Assim, parte da jurisprudência tem admitido o reconhecimento e a reparação dos danos morais coletivos, em decorrência da ofensa aos valores e bens mais elevados do agrupamento social. Convém ressaltar que, para a concessão da referida indenização, vários julgados têm se fundamentado na constatação da ilicitude trabalhista a direitos coletivos, difusos e individuais homogêneos, bastando para tanto, saber se o infortúnio estava na esfera de previsibilidade do empregador.

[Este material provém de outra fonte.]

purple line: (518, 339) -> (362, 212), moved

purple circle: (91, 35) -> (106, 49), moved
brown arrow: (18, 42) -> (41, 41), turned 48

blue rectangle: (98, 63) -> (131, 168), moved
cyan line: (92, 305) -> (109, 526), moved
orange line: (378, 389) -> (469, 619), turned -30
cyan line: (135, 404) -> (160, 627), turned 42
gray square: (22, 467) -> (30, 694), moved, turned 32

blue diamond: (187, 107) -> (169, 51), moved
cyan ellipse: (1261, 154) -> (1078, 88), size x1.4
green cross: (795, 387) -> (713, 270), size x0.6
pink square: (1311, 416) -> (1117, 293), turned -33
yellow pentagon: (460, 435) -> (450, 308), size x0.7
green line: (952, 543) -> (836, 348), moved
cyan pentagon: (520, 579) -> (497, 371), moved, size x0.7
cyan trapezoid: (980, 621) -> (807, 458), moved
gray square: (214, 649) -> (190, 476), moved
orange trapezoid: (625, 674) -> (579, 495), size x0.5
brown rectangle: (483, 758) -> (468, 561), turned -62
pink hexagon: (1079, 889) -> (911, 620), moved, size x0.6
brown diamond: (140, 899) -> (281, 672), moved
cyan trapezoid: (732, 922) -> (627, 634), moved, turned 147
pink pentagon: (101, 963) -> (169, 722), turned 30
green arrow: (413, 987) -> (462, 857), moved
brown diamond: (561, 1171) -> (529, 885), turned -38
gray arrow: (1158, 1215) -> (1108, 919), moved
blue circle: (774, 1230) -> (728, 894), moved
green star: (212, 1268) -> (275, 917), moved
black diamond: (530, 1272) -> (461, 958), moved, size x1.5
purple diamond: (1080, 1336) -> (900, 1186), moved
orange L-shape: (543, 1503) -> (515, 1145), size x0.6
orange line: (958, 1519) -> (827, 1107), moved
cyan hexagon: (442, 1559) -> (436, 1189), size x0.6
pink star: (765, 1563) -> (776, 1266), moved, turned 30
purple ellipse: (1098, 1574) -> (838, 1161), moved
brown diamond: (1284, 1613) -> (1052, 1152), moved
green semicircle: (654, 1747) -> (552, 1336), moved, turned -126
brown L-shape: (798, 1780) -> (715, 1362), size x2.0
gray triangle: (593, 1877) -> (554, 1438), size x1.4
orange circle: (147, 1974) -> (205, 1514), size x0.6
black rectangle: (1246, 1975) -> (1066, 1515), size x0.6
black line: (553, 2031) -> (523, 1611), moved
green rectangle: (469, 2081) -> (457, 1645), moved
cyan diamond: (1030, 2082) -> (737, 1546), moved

Desta forma, há uma tendência jurisprudencial de aplicação da teoria do risco[26] na apreciação das demandas de dano moral coletivo, uma vez que, nestes casos, não será necessária a ocorrência e a verificação de fatores subjetivos (ex.: constrangimento, a angústia, humilhação, etc.), mas apenas da comprovação do dano e do nexo causal com as atividades laborativas. 


7 CONCLUSÃO

O desafio dos acidentes de trabalho deve ser enfrentado em duas trincheiras: a preventiva e a reparatória. No âmbito preventivo, o empregador deve investir na segurança do trabalho de modo a reduzir o risco das atividades ali exercidas. Às autoridades administrativas incumbe a fiscalização das atividades econômicas, empenhando os recursos técnicos e humanos necessários para garantir a efetividade das leis. Por derradeiro, compete ao Poder Judiciário adotar critérios rigorosos e equilibrados na apreciação de demandas acidentárias, de modo a inibir, de forma pedagógica, condutas negligentes por parte do empregador.

Todavia, nos casos em que o infortúnio se materializa, é necessária a reparação do dano causado ao trabalhador. Como demonstrado, a indenização recebida a título de auxílio acidentário é geralmente insuficiente, de tal forma que o legislador abriu espaço para a sua complementação através da ação fundada na responsabilidade civil do empregador.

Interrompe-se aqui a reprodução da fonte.